There is a pattern we’ve seen throughout Scripture:  the younger gets designated by God to be greater than the older brother.  

Our passage is yet another example.  Here Joseph’s youngest son Ephraim is going to be designated as greater than his older brother Manasseh.  The fun thing to note is that Jacob is the one doing it.  This is interesting to note because Jacob himself was the younger brother to his twin brother Esau and when they were in the womb God declared “the older will serve the younger.”  In other words, Esau the older will serve the younger Jacob.  Now an old man, Jacob is about to bless his two grandsons, and will make the younger brother greater than his older brother.  Jacob is going to put the younger Ephraim ahead of the older Manasseh.

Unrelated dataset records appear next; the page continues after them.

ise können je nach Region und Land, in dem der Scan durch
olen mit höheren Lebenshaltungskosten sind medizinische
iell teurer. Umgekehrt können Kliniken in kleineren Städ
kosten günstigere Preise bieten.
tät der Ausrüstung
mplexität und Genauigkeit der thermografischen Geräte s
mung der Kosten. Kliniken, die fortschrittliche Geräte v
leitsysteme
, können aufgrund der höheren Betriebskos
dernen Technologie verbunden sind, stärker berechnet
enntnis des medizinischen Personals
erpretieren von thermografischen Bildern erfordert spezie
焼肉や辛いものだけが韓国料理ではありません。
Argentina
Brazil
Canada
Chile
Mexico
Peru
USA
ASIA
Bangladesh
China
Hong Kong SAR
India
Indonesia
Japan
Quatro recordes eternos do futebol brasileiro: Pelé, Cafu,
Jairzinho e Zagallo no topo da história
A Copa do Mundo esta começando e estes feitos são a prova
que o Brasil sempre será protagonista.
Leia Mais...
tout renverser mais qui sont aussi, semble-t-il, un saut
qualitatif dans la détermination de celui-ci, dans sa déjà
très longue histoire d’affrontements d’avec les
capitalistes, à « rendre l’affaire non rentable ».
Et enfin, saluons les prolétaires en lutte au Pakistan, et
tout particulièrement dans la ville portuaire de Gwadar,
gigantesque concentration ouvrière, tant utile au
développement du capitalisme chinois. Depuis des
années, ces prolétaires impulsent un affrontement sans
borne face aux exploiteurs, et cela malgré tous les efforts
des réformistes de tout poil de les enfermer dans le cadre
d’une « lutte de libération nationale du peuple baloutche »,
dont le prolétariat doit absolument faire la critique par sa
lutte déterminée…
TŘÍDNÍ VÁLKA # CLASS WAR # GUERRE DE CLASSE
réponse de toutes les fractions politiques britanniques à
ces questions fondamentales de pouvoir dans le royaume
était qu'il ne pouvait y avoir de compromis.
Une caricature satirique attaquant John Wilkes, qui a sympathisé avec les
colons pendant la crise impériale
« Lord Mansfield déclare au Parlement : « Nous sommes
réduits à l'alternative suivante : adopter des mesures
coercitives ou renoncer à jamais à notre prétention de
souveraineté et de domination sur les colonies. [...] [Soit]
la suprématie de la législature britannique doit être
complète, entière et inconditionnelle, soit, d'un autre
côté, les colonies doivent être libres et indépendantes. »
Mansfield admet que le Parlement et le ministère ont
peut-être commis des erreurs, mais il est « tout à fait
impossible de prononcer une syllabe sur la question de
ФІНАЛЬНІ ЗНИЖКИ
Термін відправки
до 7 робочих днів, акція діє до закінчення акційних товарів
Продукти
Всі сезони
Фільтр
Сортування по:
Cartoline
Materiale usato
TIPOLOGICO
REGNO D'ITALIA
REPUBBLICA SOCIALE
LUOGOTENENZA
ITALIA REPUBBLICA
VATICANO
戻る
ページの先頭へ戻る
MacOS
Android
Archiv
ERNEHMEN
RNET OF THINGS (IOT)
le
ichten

First we see Joseph blessed by the boys.  Follow verses 8-11 with me.  

Jacob is nearly blind, he can’t recognize people anymore, and so he doesn’t know who has come in with Joseph.  Joseph tells him its his sons, Manasseh and Ephraim.  Instantly Jacob’s face lights up with his grandsons in the room.  (And like like today, Joseph probably got brushed aside and didn’t matter anymore!)  

I have just a simple point here and it is how blessed Jacob was by these boys.  Look at verse 10 how it says he took the boys in his arms in a big hug and kissed them.  The affection was just pouring out of him.  The only thing that could bring more joy to Jacob than Joseph did was Joseph’s sons.  I can imagine Jacob holding both of them in his arms and finally looking back at Joseph when makes that very moving statement in verse 11, “I never expected to see your face again, and now God has allowed me to see your children too.”  Jacob doesn’t just feel blessed.  He feels blessed beyond anything he could’ve expected.  He’s soaked with gratitude towards God for how good his final 17 years have been.  There really is no better compensation for the absence of his beloved Rachel than to have Joseph and Joseph’s sons around him.  

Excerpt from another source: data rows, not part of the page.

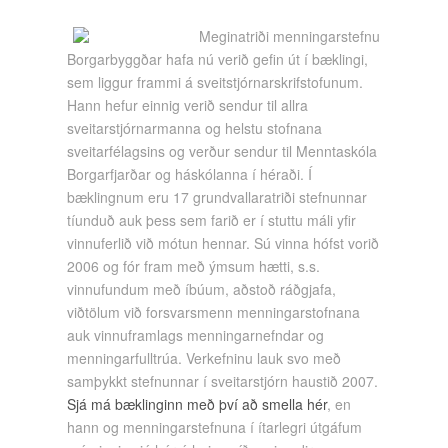
Meginatriði menningarstefnu
Borgarbyggðar hafa nú verið gefin út í bæklingi,
sem liggur frammi á sveitstjórnarskrifstofunum.
Hann hefur einnig verið sendur til allra
sveitarstjórnarmanna og helstu stofnana
sveitarfélagsins og verður sendur til Menntaskóla
Borgarfjarðar og háskólanna í héraði. Í
bæklingnum eru 17 grundvallaratriði stefnunnar
tíunduð auk þess sem farið er í stuttu máli yfir
vinnuferlið við mótun hennar. Sú vinna hófst vorið
2006 og fór fram með ýmsum hætti, s.s.
vinnufundum með íbúum, aðstoð ráðgjafa,
viðtölum við forsvarsmenn menningarstofnana
auk vinnuframlags menningarnefndar og
menningarfulltrúa. Verkefninu lauk svo með
samþykkt stefnunnar í sveitarstjórn haustið 2007.
Sjá má bæklinginn með því að smella hér
, en
hann og menningarstefnuna í ítarlegri útgáfum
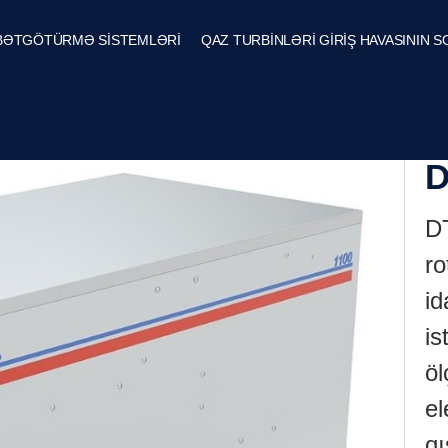
BƏTGÖTÜRMƏ SİSTEMLƏRİ
QAZ TURBİNLƏRİ GİRİŞ HAVASININ 
D
DT
ro
id
is
öl
el
DehuTech
qı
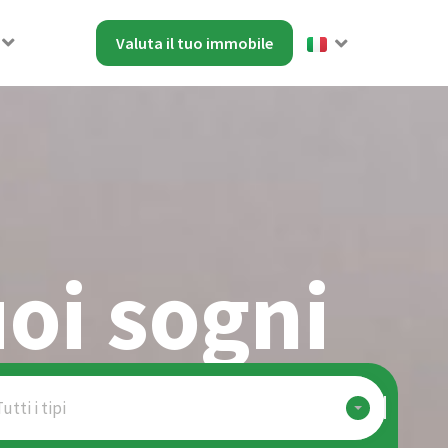
Valuta il tuo immobile
uoi sogni
utti i tipi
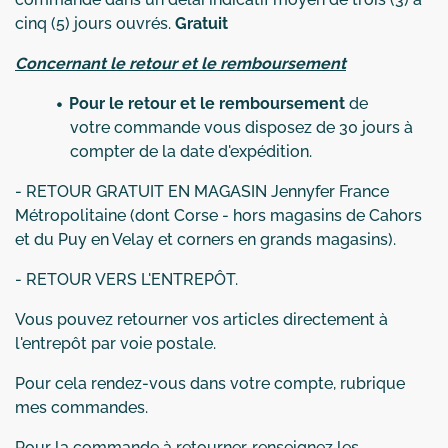
cinq (5) jours ouvrés.
Gratuit
Concernant le retour et le remboursement
Pour le retour et le remboursement
de
votre commande vous disposez de 30 jours à
compter de la date d'expédition.
- RETOUR GRATUIT EN MAGASIN Jennyfer France
Métropolitaine (dont Corse - hors magasins de Cahors
et du Puy en Velay et corners en grands magasins).
- RETOUR VERS L'ENTREPÔT.
Vous pouvez retourner vos articles directement à
l'entrepôt par voie postale.
Pour cela rendez-vous dans votre compte, rubrique
mes commandes.
Pour la commande à retourner, renseignez les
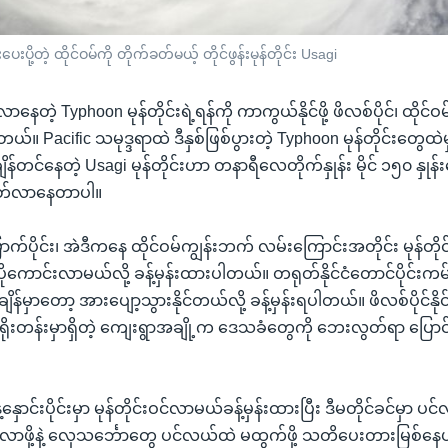
့တဲ့ ထိုင်ဝမ်ကို တိုက်ခတ်မယ့် တိုင်ဖွန်းမုန်တိုင်း Usagi
့လာနေတဲ့ Typhoon မုန်တိုင်းရဲ့ရန်ကို ကာကွယ်နိုင်ဖို့ ဖိလစ်ပိုင်၊ ထိုင်ဝမ်န
်။ Pacific သမုဒ္ဒရာထဲ ဒီနှစ်ဖြစ်ပွားတဲ့ Typhoon မုန်တိုင်းတွေထ
ံချိန်တင်နေတဲ့ Usagi မုန်တိုင်းဟာ တနာရီလေတိုက်နှုန်း မိုင် ၁၅၀ နှုန်
ခတ်လာနေတာပါ။
ံမြောက်ပိုင်း၊ အဲဒီကနေ ထိုင်ဝမ်ကျွန်းဘက် လမ်းကြောင်းအတိုင်း မုန်တ
ုကောင်းလာမယ်လို့ ခန့်မှန်းထားပါတယ်။ တရုတ်နိုင်ငံတောင်ပိုင်းကမ်း
န်မှာတော့ အားပျော့သွားနိုင်တယ်လို့ ခန့်မှန်းရပါတယ်။ ဖိလစ်ပိုင်နိုင
းရိုးတန်းမှာရှိတဲ့ ကျေးရွာအချို့က ဒေသခံတွေကို ဘေးလွတ်ရာ ပြောင
ာင်းပိုင်းမှာ မုန်တိုင်းဝင်လာမယ်ခန့်မှန်းထားပြီး ဒီမတိုင်ခင်မှာ 
လာဖို့နဲ့ လှေသင်္ဘောတွေ ပင်လယ်ထဲ မထွက်ဖို့ သတိပေးတားမြစ်နေပါ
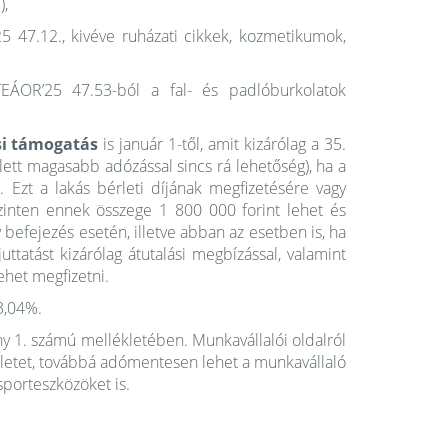
 ​
5 47.12., kivéve ruházati cikkek, kozmetikumok,
TEÁOR’25 47.53-ból a fal- és padlóburkolatok
si támogatás
is január 1-től, amit kizárólag a 35.
elett magasabb adózással sincs rá lehetőség), ha a
n. Ezt a lakás bérleti díjának megfizetésére vagy
 szinten ennek összege 1 800 000 forint lehet és
befejezés esetén, illetve abban az esetben is, ha
uttatást kizárólag átutalási megbízással, valamint
ehet megfizetni.
3,04%.
ny 1. számú mellékletében. Munkavállalói oldalról
érletet, továbbá adómentesen lehet a munkavállaló
sporteszközöket is.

APPLICATION:  God blesses beyond our expectations.  Mark 10receive 100 times as much at the restoration of all things…Romans 8 our present sufferings do not compare with the glory that will be revealed…no eye has seen and no ear has heard what God has prepared…when God wipes away every tear the point is that crying will be over because the eternal blessings he has prepared will be set before us and never again will God have to wipe any tears away….

APPLICATION:  Credit God and give Him thanks for your blessings.  That’s what Jacob is doing.  

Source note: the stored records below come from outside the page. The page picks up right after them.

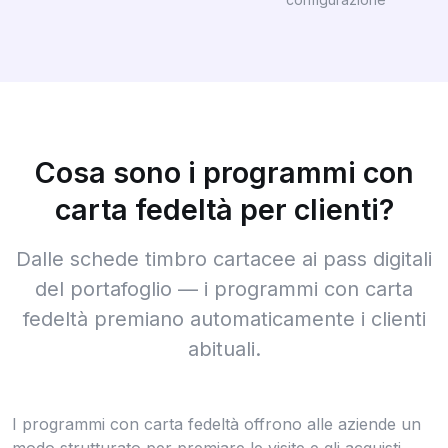
Cosa sono i programmi con
carta fedeltà per clienti?
Dalle schede timbro cartacee ai pass digitali
del portafoglio — i programmi con carta
fedeltà premiano automaticamente i clienti
abituali.
I programmi con carta fedeltà offrono alle aziende un
modo strutturato per premiare le visite e gli acquisti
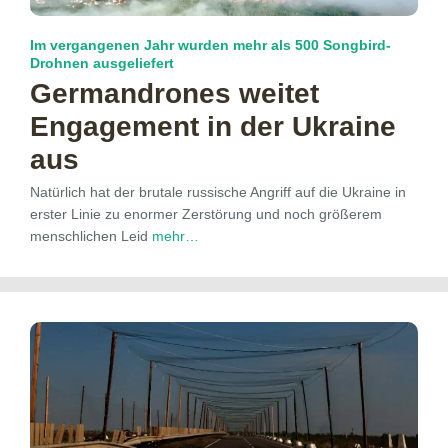
Im vergangenen Jahr wurden mehr als 500 Songbird-
Drohnen ausgeliefert
Germandrones weitet
Engagement in der Ukraine
aus
Natürlich hat der brutale russische Angriff auf die Ukraine in
erster Linie zu enormer Zerstörung und noch größerem
menschlichen Leid
mehr…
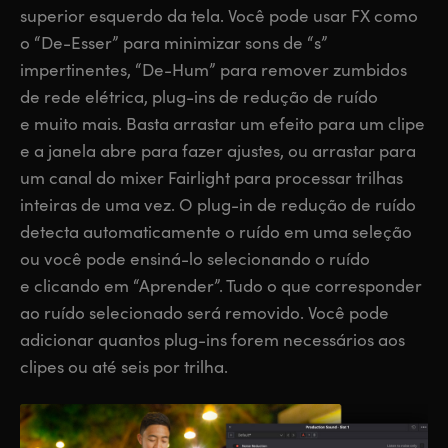
superior esquerdo da tela. Você pode usar FX como
o “De-Esser” para minimizar sons de “s”
impertinentes, “De-Hum” para remover zumbidos
de rede elétrica, plug-ins de redução de ruído
e muito mais. Basta arrastar um efeito para um clipe
e a janela abre para fazer ajustes, ou arrastar para
um canal do mixer Fairlight para processar trilhas
inteiras de uma vez. O plug-in de redução de ruído
detecta automaticamente o ruído em uma seleção
ou você pode ensiná-lo selecionando o ruído
e clicando em “Aprender”. Tudo o que corresponder
ao ruído selecionado será removido. Você pode
adicionar quantos plug-ins forem necessários aos
clipes ou até seis por trilha.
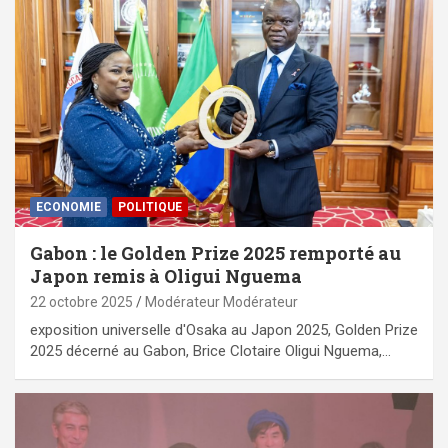
ECONOMIE
POLITIQUE
Gabon : le Golden Prize 2025 remporté au
Japon remis à Oligui Nguema
22 octobre 2025
Modérateur Modérateur
exposition universelle d'Osaka au Japon 2025, Golden Prize
2025 décerné au Gabon, Brice Clotaire Oligui Nguema,…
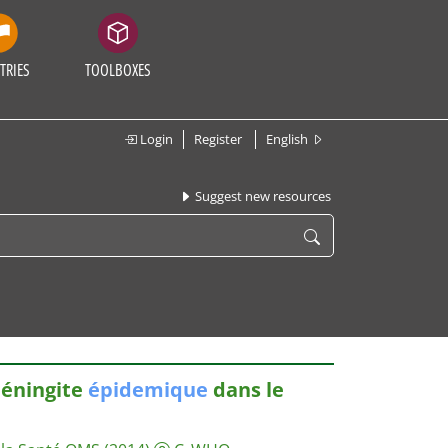
TRIES
TOOLBOXES
Login
Register
English
Suggest new resources
méningite
épidemique
dans le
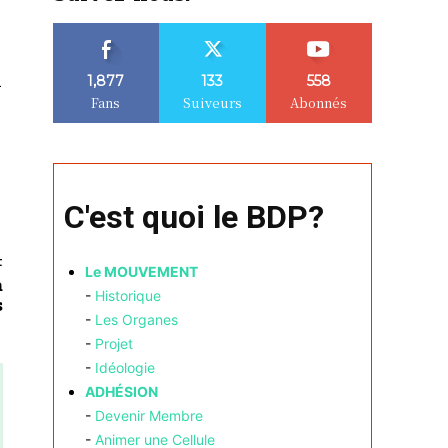
à
1,877
133
558
Fans
Suiveurs
Abonnés
C'est quoi le BDP?
t
Le MOUVEMENT
a
-
Historique
s
-
Les Organes
-
Projet
-
Idéologie
ADHÉSION
-
Devenir Membre
-
Animer une Cellule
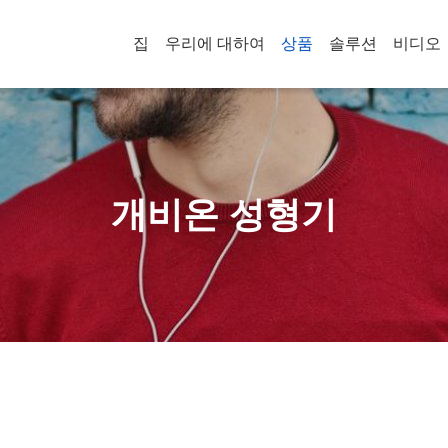
집
우리에 대하여
상품
솔루션
비디오
개비온 성형기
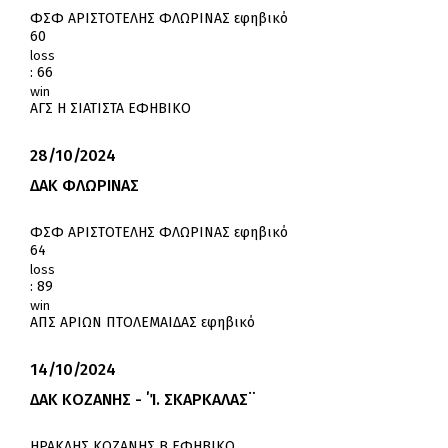
ΦΣΦ ΑΡΙΣΤΟΤΕΛΗΣ ΦΛΩΡΙΝΑΣ εφηβικό
60
loss
:
66
win
ΑΓΣ Η ΣΙΑΤΙΣΤΑ ΕΦΗΒΙΚΟ
28/10/2024
ΔΑΚ ΦΛΩΡΙΝΑΣ
ΦΣΦ ΑΡΙΣΤΟΤΕΛΗΣ ΦΛΩΡΙΝΑΣ εφηβικό
64
loss
:
89
win
ΑΠΣ ΑΡΙΩΝ ΠΤΟΛΕΜΑΙΔΑΣ εφηβικό
14/10/2024
ΔΑΚ ΚΟΖΑΝΗΣ - ΄Ί. ΣΚΑΡΚΑΛΑΣ¨
ΗΡΑΚΛΗΣ ΚΟΖΑΝΗΣ Β ΕΦΗΒΙΚΟ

APPLICATION:  don’t wait til your old age to begin treasuring the things in life that really matter.   


Next we see it is the boys who are blessed by Jacob. Follow along with me in verses 12-16, “….”

So Joseph sets the boys in the positions he expects them to be blessed and Jacob does the opposite:  he puts his right hand on the youngest son’s head rather than the oldest.  We’re going to talk about the significance of the criss-crossing arms of Jacob in the next point.  Right now, I want to focus on the actual blessing he gives in verses 15 and 16. 

You can divide the blessing into two halves:  the first half Jacob describes who his God is and the second half is the actual blessing he wants God to give these boys.  Lets look at both halves.  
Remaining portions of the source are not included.